The plan released Friday included $45 billion in spending, with $10.7 billion going to pay-as-you-go projects, $20.6 billion for bonded capital projects, $10 billion in federal funding and $2.6 billion to local governments for infrastructure projects.
That bill would allocate $33.2 billion for transportation projects including roads and bridges, $3.5 billion for education infrastructure projects, $4.3 billion for state facilities, $1.2 billion for environmental conservation projects, $420 million for broadband expansion and $465 million for health care and human services facilities.
The infrastructure spending is encompassed in House Bill 62, and it is made possible by increased transportation-related taxes and fees, a massive gambling expansion and other measures.
Raising taxes
An increase to the state's per-gallon gas tax to 38 cents from 19 cents indexed each year at the consumer price index would generate $1.2 billion for fiscal year 2020. An additional 5-cent increase on diesel fuel would generate $78 million.
Cook County municipalities would be allowed to add a 3-cent tax on top of the state-issued motor fuel tax.
A $50 increase to vehicle registration fees, bumping them up to $151 for most vehicles, would generate $475 million.

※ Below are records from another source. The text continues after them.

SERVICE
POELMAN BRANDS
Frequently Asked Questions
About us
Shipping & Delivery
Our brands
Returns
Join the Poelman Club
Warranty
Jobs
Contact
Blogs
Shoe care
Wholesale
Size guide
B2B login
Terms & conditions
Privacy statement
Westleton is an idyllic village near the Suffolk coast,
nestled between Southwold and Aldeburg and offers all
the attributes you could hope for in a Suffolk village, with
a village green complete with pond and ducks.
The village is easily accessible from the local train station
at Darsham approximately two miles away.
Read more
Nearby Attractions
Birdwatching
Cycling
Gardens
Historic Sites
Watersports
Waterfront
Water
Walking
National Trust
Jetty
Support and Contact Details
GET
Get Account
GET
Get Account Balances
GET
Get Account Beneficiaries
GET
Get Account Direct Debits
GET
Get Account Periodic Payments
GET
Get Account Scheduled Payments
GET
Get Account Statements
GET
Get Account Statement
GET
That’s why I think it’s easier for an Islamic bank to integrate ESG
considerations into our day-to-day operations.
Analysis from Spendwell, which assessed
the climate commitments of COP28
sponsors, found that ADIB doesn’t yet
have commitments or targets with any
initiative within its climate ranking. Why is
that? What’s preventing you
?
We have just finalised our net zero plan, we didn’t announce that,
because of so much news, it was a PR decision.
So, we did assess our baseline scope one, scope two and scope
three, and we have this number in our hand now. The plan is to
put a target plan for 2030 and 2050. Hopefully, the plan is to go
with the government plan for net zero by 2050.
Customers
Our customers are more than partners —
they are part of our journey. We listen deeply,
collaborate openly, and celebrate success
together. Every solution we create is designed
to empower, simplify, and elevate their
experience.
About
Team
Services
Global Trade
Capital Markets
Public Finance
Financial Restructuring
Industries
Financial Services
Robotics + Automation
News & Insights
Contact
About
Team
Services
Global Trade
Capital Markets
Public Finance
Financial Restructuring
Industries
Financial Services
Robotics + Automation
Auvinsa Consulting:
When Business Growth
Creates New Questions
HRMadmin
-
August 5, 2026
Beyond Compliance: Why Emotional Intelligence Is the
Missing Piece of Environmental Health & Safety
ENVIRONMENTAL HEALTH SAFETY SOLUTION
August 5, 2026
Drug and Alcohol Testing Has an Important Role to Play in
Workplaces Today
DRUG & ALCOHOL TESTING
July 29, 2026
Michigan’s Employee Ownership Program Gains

Electric vehicle registrations would cost $251, with the standard vehicle fee plus $100 replacing what would have been generated by gas usage. That would create an estimated $4 million in revenue.
An increase to title registration fees would generate $146 million in revenue, and $50 million in revenue would result from a $100 increase to truck registrations.
The bill also shifts 1% of revenues generated from a separate sales tax on motor fuel to the road fund.
The measure is House Bill 3096, and any funds raised from the motor fuel tax and licensing fees would be required to be spent on road and bridge safety due to a "lock box" amendment passed by voters in 2016.